2. Assign the encrypted value to required property inside the application.properties file.
   Syntax: propertyName=ENC(valueObtainedFromStep1)

some.encrypted.property=ENC(ZbDLXoFgnhNTmluLzjZBu/Bq17+pSnuvSyLr23b7RBfBukBXBfWRFQx7626OkQL3)

Steps to Decrypt Secret:

This is only required if you want to see the decrypted value manually.

1. Decrypt the secret using the below command.

mvn jasypt:decrypt-value -Djasypt.encryptor.password=SomeStrongEncryptionKey -Djasypt.plugin.value=ZbDLXoFgnhNTmluLzjZBu/Bq17+pSnuvSyLr23b7RBfBukBXBfWRFQx7626OkQL3

where:

• ZbDLXoFgnhNTmluLzjZBu/Bq17+pSnuvSyLr23b7RBfBukBXBfWRFQx7626OkQL3 is the secret that you want to decrypt. It is the same value that was obtained after performing the encryption.
• SomeStrongEncryptionKey is the key using which decryption will be performed. It should be the same key that was used during the encryption.
• PBEWITHHMACSHA512ANDAES_256 is the default algorithm that will be used for decryption.
• RandomIvGenerator is the name of the IV generator that was used during the decryption.

How to Run Application

Start the application using any of the commands mentioned below:

Note: These commands need to run inside the root folder of this project i.e inside the spring-boot-jasypt folder.

• Using maven
  mvn spring-boot:run -Dspring-boot.run.arguments=--jasypt.encryptor.password=SomeStrongEncryptionKey

• From jar file
  Create a jar file using 'mvn clean install' command and then execute
  java -jar target/spring-boot-jasypt-1.0.1-SNAPSHOT.jar --jasypt.encryptor.password=SomeStrongEncryptionKey

The value of jasypt.encryptor.password should be the same key using which you have generated the encrypted value.

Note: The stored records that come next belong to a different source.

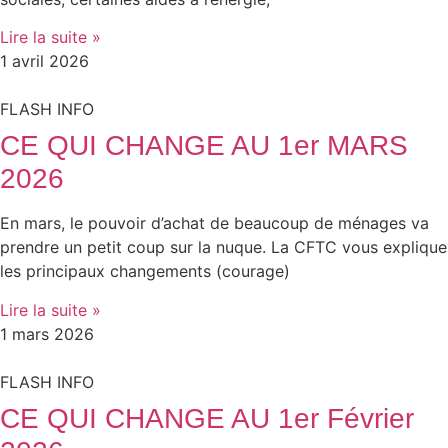
Lire la suite »
1 avril 2026
FLASH INFO
CE QUI CHANGE AU 1er MARS
2026
En mars, le pouvoir d’achat de beaucoup de ménages va
prendre un petit coup sur la nuque. La CFTC vous explique
les principaux changements (courage)
Lire la suite »
1 mars 2026
FLASH INFO
CE QUI CHANGE AU 1er Février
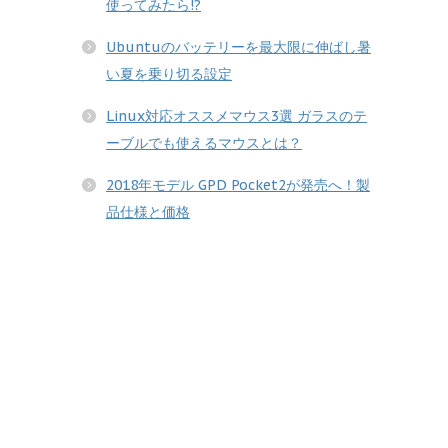
使ってみたら!?
Ubuntuのバッテリーを最大限に伸ばし暑
い夏を乗り切る設定
Linux対応オススメマウス3選 ガラスのテ
ーブルでも使えるマウスとは？
2018年モデル GPD Pocket2が発売へ！製
品仕様と価格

Note: By default spring boot application starts on port number 8080. If port 8080 is occupied in your system then you can change the port number by uncommenting and updating the server.port property inside the application.properties file that is available inside the src > main > resources folder.

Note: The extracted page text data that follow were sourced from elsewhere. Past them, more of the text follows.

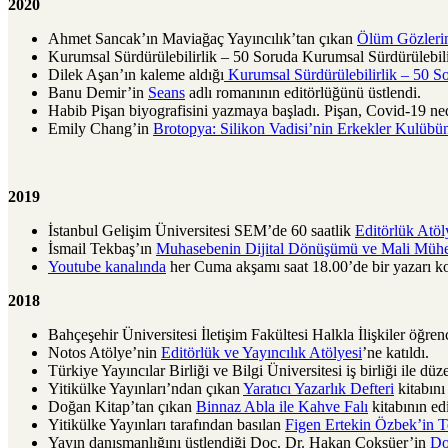
2020
Ahmet Sancak’ın Maviağaç Yayıncılık’tan çıkan
Ölüm Gözler
Kurumsal Sürdürülebilirlik – 50 Soruda Kurumsal Sürdürülebili
Dilek Aşan’ın kaleme aldığı
Kurumsal Sürdürülebilirlik – 50 S
Banu Demir’in
Seans
adlı romanının editörlüğünü üstlendi.
Habib Pişan biyografisini yazmaya başladı. Pişan, Covid-19 ned
Emily Chang’in
Brotopya: Silikon Vadisi’nin Erkekler Kulüb
2019
İstanbul Gelişim Üniversitesi SEM’de 60 saatlik
Editörlük Atöl
İsmail Tekbaş’ın
Muhasebenin Dijital Dönüşümü ve Mali Mühe
Youtube kanalında
her Cuma akşamı saat 18.00’de bir yazarı k
2018
Bahçeşehir Üniversitesi İletişim Fakültesi Halkla İlişkiler öğren
Notos Atölye’nin
Editörlük ve Yayıncılık Atölyesi
’ne katıldı.
Türkiye Yayıncılar Birliği ve Bilgi Üniversitesi iş birliği ile dü
Yitikülke Yayınları’ndan çıkan
Yaratıcı Yazarlık Defteri
kitabını
Doğan Kitap’tan çıkan
Binnaz Abla ile Kahve Falı
kitabının ed
Yitikülke Yayınları tarafından basılan
Figen Ertekin Özbek’in T
Yayın danışmanlığını üstlendiği Doç. Dr. Hakan Çoksüer’in
Do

Send an HTTP GET request to '/getDecryptedValue' endpoint using any of the two methods:

• Browser or REST client
  http://localhost:8080/getDecryptedValue

• cURL
  curl --request GET 'http://localhost:8080/getDecryptedValue

How to Run Unit Test Cases

Run the test cases using any of the commands mentioned below:

Note: These commands need to run inside the root folder of this project i.e inside the spring-boot-jasypt folder.

• To run all the test cases
  mvn test -Djasypt.encryptor.password=SomeStrongEncryptionKey

• To run a particular test class
  mvn -Dtest=SpringBootJasyptControllerTest test -Djasypt.encryptor.password=SomeStrongEncryptionKey
  or
  mvn -Dtest=SpringBootJasyptApplicationTests test -Djasypt.encryptor.password=SomeStrongEncryptionKey

The value of jasypt.encryptor.password should be the same key using which you have generated the encrypted value.

Note: While starting your application or while running the maven install command you need to provide the argument -Djasypt.encryptor.password={encryption-key-without-curly-braces} or else your application will fail to start / maven install command will fail due to test case failures.